Hip Hop: A Cultural Odyssey
- Publisher: Aria Multimedia Entertainment

= Hip Hop: A Cultural Odyssey =

Hip-Hop: A Cultural Odyssey is a coffee-table book published by Aria Multimedia Entertainment. It contains 420 pages about the origins, evolution, and global impact of hip-hop culture over the past four decades.

==Content==
The book published by Aria Multimedia Entertainment contains 30 essays on the evolution of hip-hop culture and 40 individual profiles of artists like Kurtis Blow and will.i.am. It contains playlists of famous singles and albums many consider essential to hip-hop's past four decades from the time of the book being created, and 154 interviews with DJs, MCs, producers, graffiti writers, and male and female breakdancers.

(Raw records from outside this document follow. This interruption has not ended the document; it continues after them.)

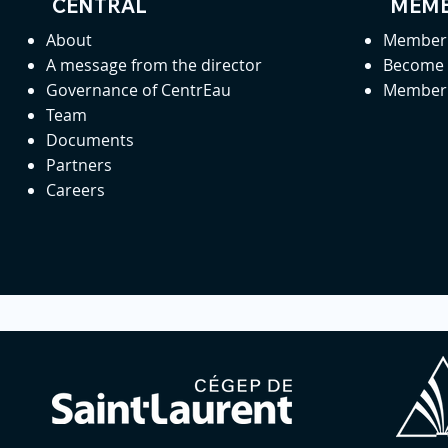
CENTRAL
MEMB
About
Member 
A message from the director
Become
Governance of CentrEau
Member 
Team
Documents
Partners
Careers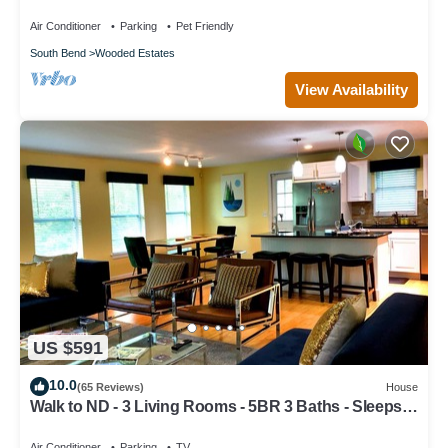
Paradise-Fire Pit-Swing Set-Fenced Yard
Air Conditioner
Parking
Pet Friendly
South Bend
Wooded Estates
View Availability
US $591
10.0
(65 Reviews)
House
Walk to ND - 3 Living Rooms - 5BR 3 Baths - Sleeps
16 - Top 1% Rated
Air Conditioner
Parking
TV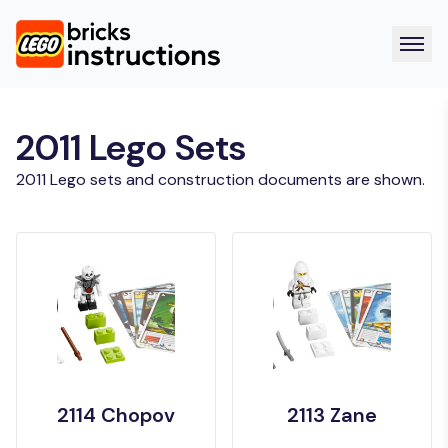
2011 Lego Sets
2011 Lego sets and construction documents are shown.
2114 Chopov
2113 Zane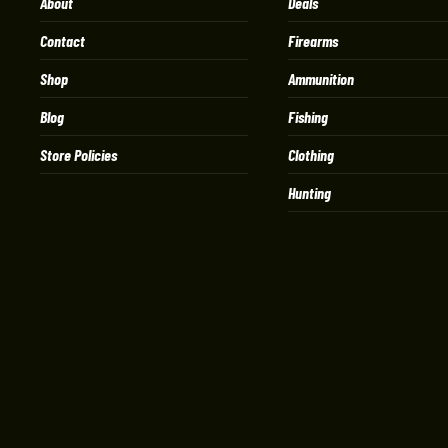
About
Deals
Contact
Firearms
Shop
Ammunition
Blog
Fishing
Store Policies
Clothing
Hunting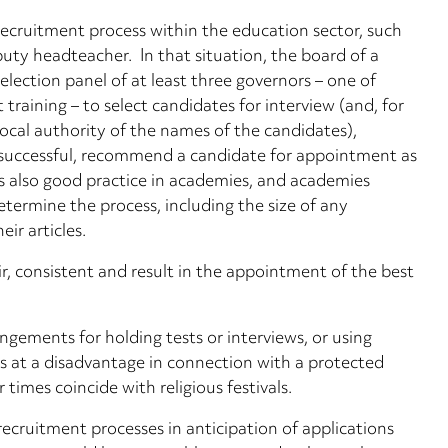
ecruitment process within the education sector, such
puty headteacher. In that situation, the board of a
election panel of at least three governors – one of
aining – to select candidates for interview (and, for
local authority of the names of the candidates),
re successful, recommend a candidate for appointment as
s also good practice in academies, and academies
determine the process, including the size of any
ir articles.
r, consistent and result in the appointment of the best
angements for holding tests or interviews, or using
s at a disadvantage in connection with a protected
 times coincide with religious festivals.
ecruitment processes in anticipation of applications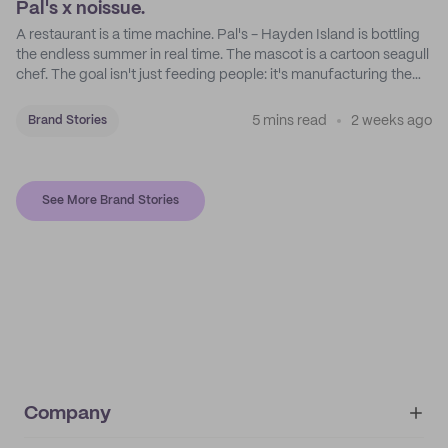
Pal's x noissue.
A restaurant is a time machine. Pal's - Hayden Island is bottling
the endless summer in real time. The mascot is a cartoon seagull
chef. The goal isn't just feeding people: it's manufacturing the
feeling of a childhood escape.
5 mins read
2 weeks ago
Brand Stories
See More Brand Stories
Company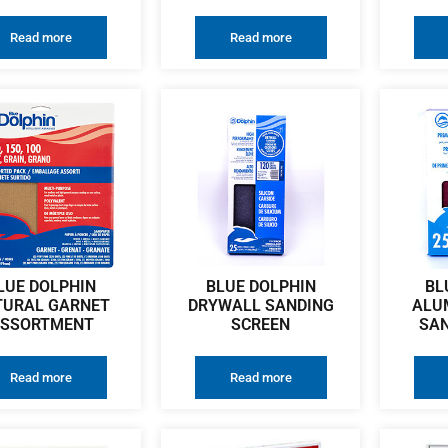
Read more
Read more
LUE DOLPHIN
BLUE DOLPHIN
BL
TURAL GARNET
DRYWALL SANDING
ALU
SSORTMENT
SCREEN
SAN
Read more
Read more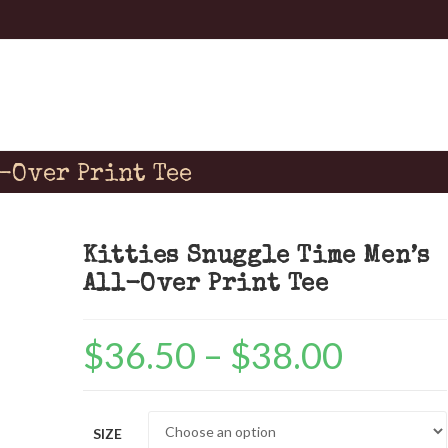
l-Over Print Tee
Kitties Snuggle Time Men’s
All-Over Print Tee
$
36.50
–
$
38.00
Price
range:
$36.50
SIZE
through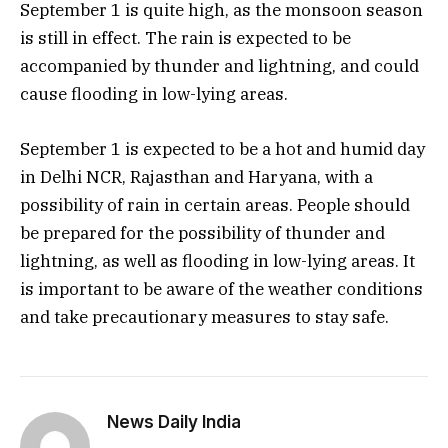
September 1 is quite high, as the monsoon season
is still in effect. The rain is expected to be
accompanied by thunder and lightning, and could
cause flooding in low-lying areas.
September 1 is expected to be a hot and humid day
in Delhi NCR, Rajasthan and Haryana, with a
possibility of rain in certain areas. People should
be prepared for the possibility of thunder and
lightning, as well as flooding in low-lying areas. It
is important to be aware of the weather conditions
and take precautionary measures to stay safe.
News Daily India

The photography in the book includes Polaroid portraits captured by photographer Jonathan Mannion and others

Notable artists featured within the book include Jay-Z, Kanye West, Eminem, Run-DMC, Outkast, Queen Latifah, will.i.am, Sean Combs, 50 Cent, Will Smith, Missy Elliott, Native Tongues, LL Cool J, Public Enemy, 2Pac and The Notorious B.I.G. The book also includes a quote from rapper-producer Cee-Lo Green: "It’s our take on our own history and what our contribution to the culture has been."

==Critical reception==
The Source magazine referred to it as an essential literary and photographic collective of Hip-Hop's essence.

The book is held in the Grammy Museum's hip-hop exhibit.